## [SOURCE MATERIAL]
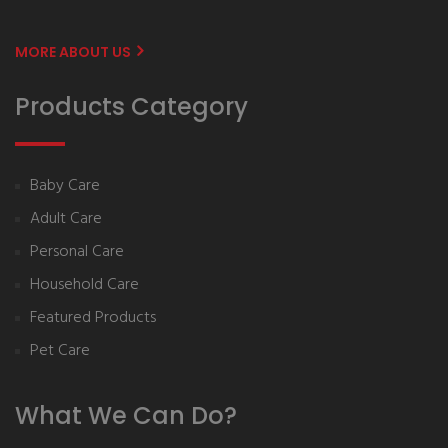
MORE ABOUT US
Products Category
Baby Care
Adult Care
Personal Care
Household Care
Featured Products
Pet Care
What We Can Do?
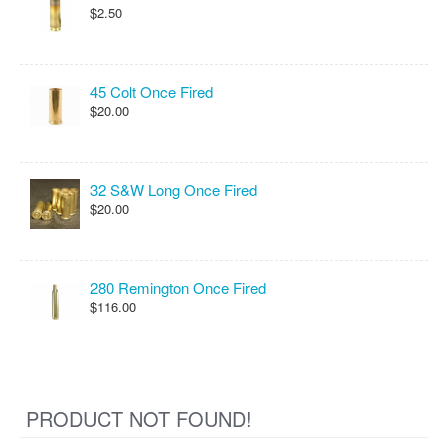
$2.50
45 Colt Once Fired
$20.00
32 S&W Long Once Fired
$20.00
280 Remington Once Fired
$116.00
PRODUCT NOT FOUND!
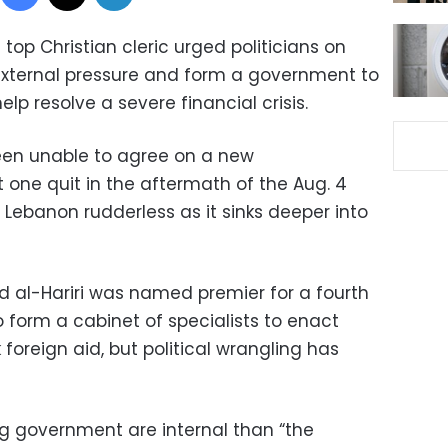
top Christian cleric urged politicians on
 external pressure and form a government to
lp resolve a severe financial crisis.
been unable to agree on a new
t one quit in the aftermath of the Aug. 4
g Lebanon rudderless as it sinks deeper into
d al-Hariri was named premier for a fourth
 form a cabinet of specialists to enact
foreign aid, but political wrangling has
ng government are internal than “the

## [ACTIVITY]
Please copy each line from the material above in which the string "Once" appears.

## [EXERCISE SOLUTION]
45 Colt Once Fired
32 S&W Long Once Fired
280 Remington Once Fired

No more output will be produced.